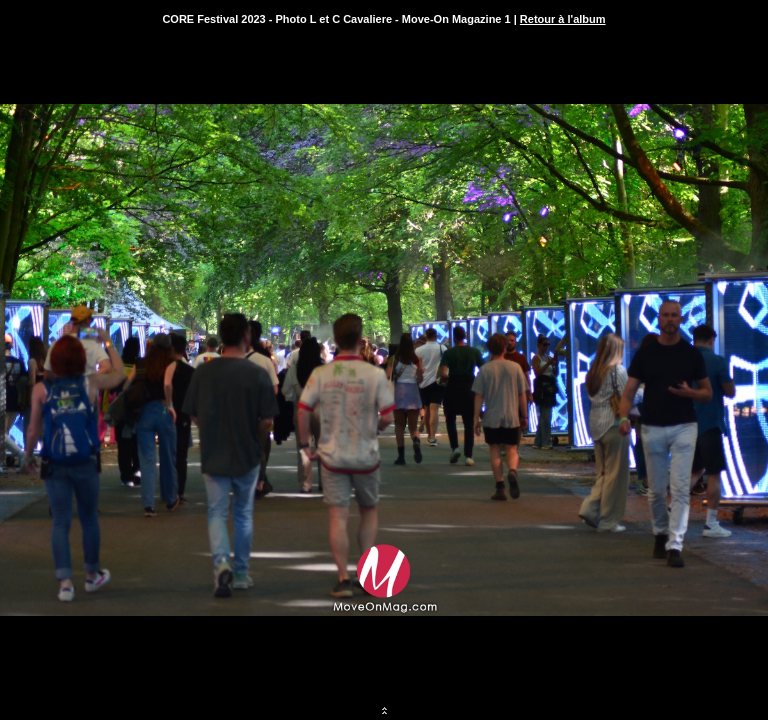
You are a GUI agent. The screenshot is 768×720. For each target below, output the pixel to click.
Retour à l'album (563, 19)
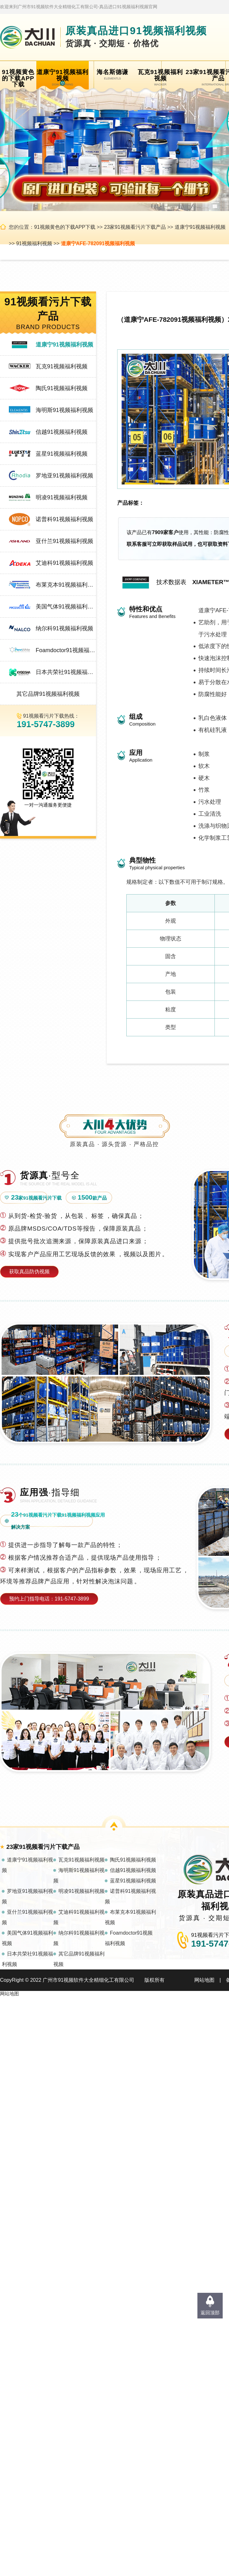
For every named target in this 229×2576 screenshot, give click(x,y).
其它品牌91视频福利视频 (48, 694)
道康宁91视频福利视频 (200, 227)
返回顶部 (210, 2312)
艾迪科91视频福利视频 (64, 563)
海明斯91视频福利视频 (64, 410)
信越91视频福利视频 (61, 432)
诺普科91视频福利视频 (64, 519)
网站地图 (204, 1980)
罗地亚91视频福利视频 (64, 475)
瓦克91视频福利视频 (61, 366)
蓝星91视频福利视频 (61, 454)
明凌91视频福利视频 (61, 497)
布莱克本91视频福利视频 (66, 585)
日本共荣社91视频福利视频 (66, 672)
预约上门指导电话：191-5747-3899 (49, 1598)
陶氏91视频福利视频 (61, 388)
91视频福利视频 (34, 243)
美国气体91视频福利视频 (66, 606)
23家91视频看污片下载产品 (135, 227)
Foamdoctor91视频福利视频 (66, 650)
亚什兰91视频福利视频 (64, 541)
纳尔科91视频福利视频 (64, 628)
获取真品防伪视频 (29, 1271)
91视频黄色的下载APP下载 (64, 227)
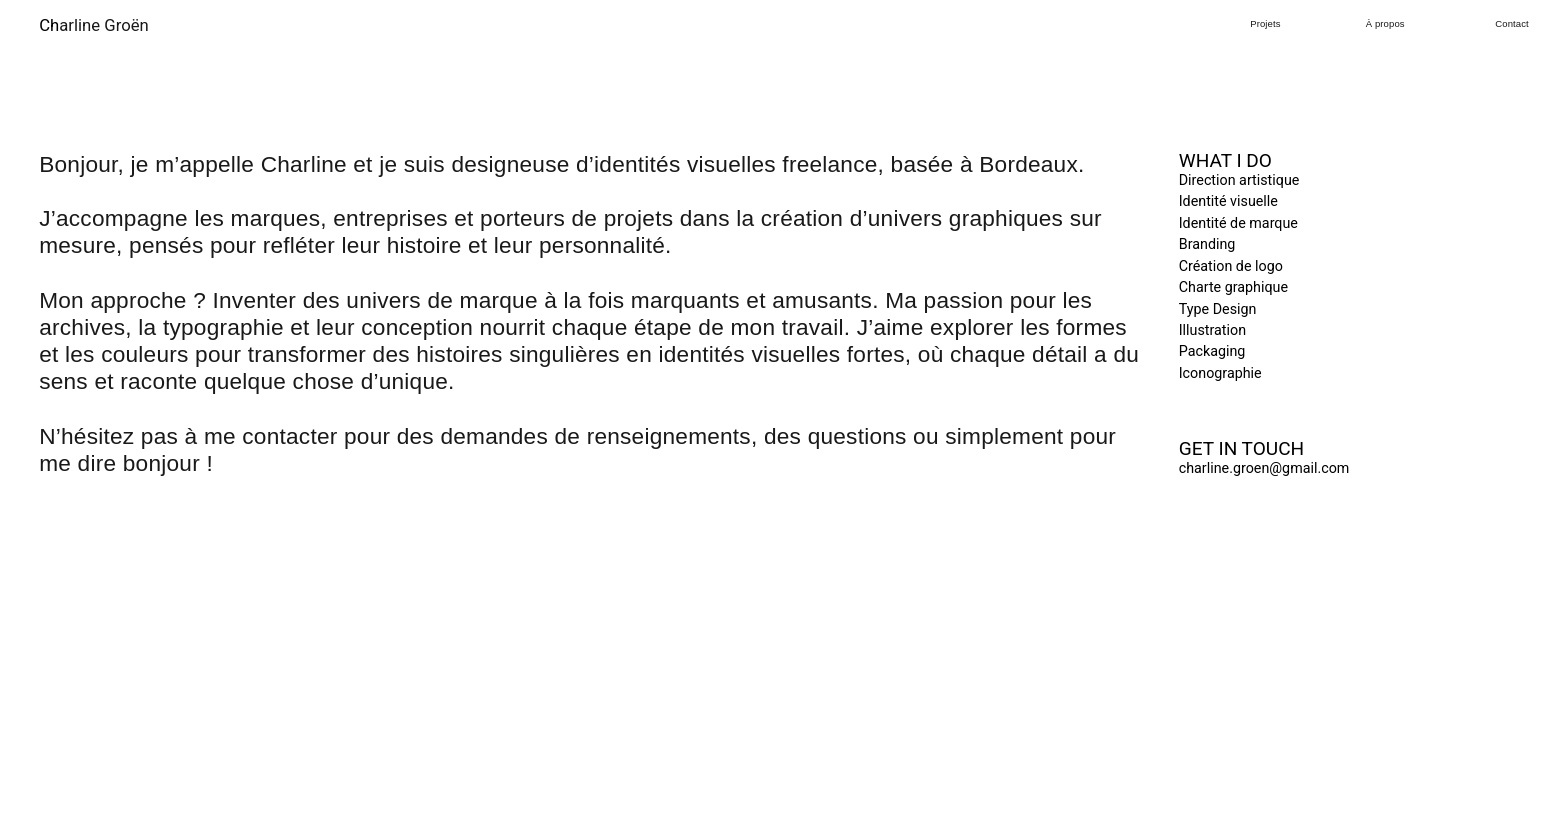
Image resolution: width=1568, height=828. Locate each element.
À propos (1385, 23)
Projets (1265, 23)
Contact (1511, 23)
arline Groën (94, 25)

How to complete this task
A faithful, word-for-word copy of the data is needed; the pictures should not appear in it.

Expected answer
You are a GUI agent. The screenshot is 768×720. For each target below, output the pixel to click.
Retour à l'album (563, 19)
For every named target in this 229×2576 screenshot, give click(x,y).
其它品牌91视频福利视频 (48, 694)
道康宁91视频福利视频 (200, 227)
返回顶部 (210, 2312)
艾迪科91视频福利视频 (64, 563)
海明斯91视频福利视频 (64, 410)
信越91视频福利视频 (61, 432)
诺普科91视频福利视频 (64, 519)
网站地图 (204, 1980)
罗地亚91视频福利视频 (64, 475)
瓦克91视频福利视频 (61, 366)
蓝星91视频福利视频 (61, 454)
明凌91视频福利视频 (61, 497)
布莱克本91视频福利视频 (66, 585)
日本共荣社91视频福利视频 (66, 672)
预约上门指导电话：191-5747-3899 (49, 1598)
陶氏91视频福利视频 (61, 388)
91视频福利视频 (34, 243)
美国气体91视频福利视频 (66, 606)
23家91视频看污片下载产品 (135, 227)
Foamdoctor91视频福利视频 (66, 650)
亚什兰91视频福利视频 (64, 541)
纳尔科91视频福利视频 (64, 628)
获取真品防伪视频 (29, 1271)
91视频黄色的下载APP下载 (64, 227)
Image resolution: width=1568, height=828. Locate each element.
À propos (1385, 23)
Projets (1265, 23)
Contact (1511, 23)
arline Groën (94, 25)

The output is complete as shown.